To simply see the counts of instructions and memory references broken down by thread use the basic counts tool:

$ bin64/drrun -t drmemtrace -tool basic_counts -- ~/test/pi_estimator

Estimation of pi is 3.142425985001098

---- <application exited with code 0> ----

Basic counts tool results:

Total counts:

134566 total (fetched) instructions

13838 total unique (fetched) instructions

423 total non-fetched instructions

0 total prefetches

30919 total data loads

13122 total data stores

0 total icache flushes

0 total dcache flushes

3 total threads

1134 total timestamp + cpuid markers

0 total idle markers

0 total wait markers

5 total kernel transfer markers

10 total function id markers

0 total function return address markers

30 total function argument markers

5 total function return value markers

0 total physical address + virtual address marker pairs

0 total physical address unavailable markers

75 total system call number markers

0 total blocking system call markers

12 total other markers

0 total encodings

Thread 64951 counts:

130900 (fetched) instructions

13469 unique (fetched) instructions

423 non-fetched instructions

0 prefetches

29844 data loads

12594 data stores

0 icache flushes

0 dcache flushes

1072 timestamp + cpuid markers

0 idle markers

0 wait markers

5 kernel transfer markers

4 function id markers

0 function return address markers

12 function argument markers

2 function return value markers

0 physical address + virtual address marker pairs

0 physical address unavailable markers

56 system call number markers

0 blocking system call markers

4 other markers

0 encodings

Thread 64958 counts:

1861 (fetched) instructions

1009 unique (fetched) instructions

0 non-fetched instructions

0 prefetches

538 data loads

262 data stores

0 icache flushes

0 dcache flushes

30 timestamp + cupid markers

0 idle markers

0 wait markers

0 kernel transfer markers

2 function id markers

0 function return address markers

6 function argument markers

1 function return value markers

0 physical address + virtual address marker pairs

0 physical address unavailable markers

9 system call number markers

0 blocking system call markers

4 other markers

0 encodings

Thread 64959 counts:

1805 (fetched) instructions

978 unique (fetched) instructions

0 non-fetched instructions

0 prefetches

537 data loads

266 data stores

0 icache flushes

0 dcache flushes

32 timestamp + cpuid markers

0 idle markers

0 wait markers

0 kernel transfer markers

4 function id markers

0 function return address markers

12 function argument markers

2 function return value markers

0 physical address + virtual address marker pairs

0 physical address unavailable markers

10 system call number markers

0 blocking system call markers

4 other markers

0 encodings

The non-fetched instructions are x86 string loop instructions, where subsequent iterations do not incur a fetch.

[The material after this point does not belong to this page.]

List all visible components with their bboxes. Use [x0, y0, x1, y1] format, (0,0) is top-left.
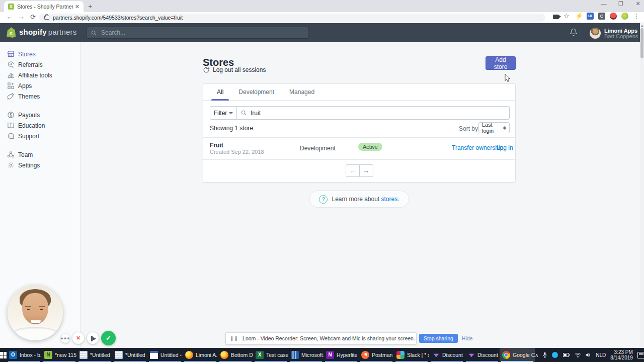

They are included in the trace as a different type of trace entry to support core simulators in addition to cache simulators.

Opcode Mix

The opcode_mix tool uses the non-fetched instruction information along with the preserved libraries and binaries from the traced execution to gather more information on each executed instruction than was stored in the trace. To run on online traces, pass the -instr_encodings option. The results are broken down by the opcodes used in DR's IR, where for x86 mov is split into a separate opcode for load and store but both have the same public string "mov":

$ bin64/drrun -t drmemtrace -offline -- ~/test/pi_estimator

Estimation of pi is 3.142425985001098

$ bin64/drrun -t drmemtrace -tool opcode_mix -indir drmemtrace.*.dir

Opcode mix tool results:

267271 : total executed instructions

36432 : mov

31075 : mov

24715 : add

22579 : test

22539 : cmp

12137 : lea

11136 : jnz

10568 : movzx

10243 : jz

9056 : and

8064 : jnz

7279 : jz

5659 : push

4528 : sub

4357 : pop

4001 : shr

3427 : jnbe

2634 : mov

2469 : shl

2344 : jb

2291 : ret

2178 : xor

2164 : call

2111 : pcmpeqb

1472 : movdqa

...

Human-Readable View

The view tool prints out the contents of the trace for human viewing, including disassembling instructions in AT&T, Intel, Arm, or DR format (to see disassembly for online traces, pass the -instr_encodings option). The -skip_refs and -sim_refs flags can be used to set a start point and end point for the disassembled view. Note that these flags compute the number of trace entry records which are skipped or displayed which is distinct from the number of instruction records; to skip instruction records use -skip_instrs or -skip_to_timestamp (this is faster than -skip_refs).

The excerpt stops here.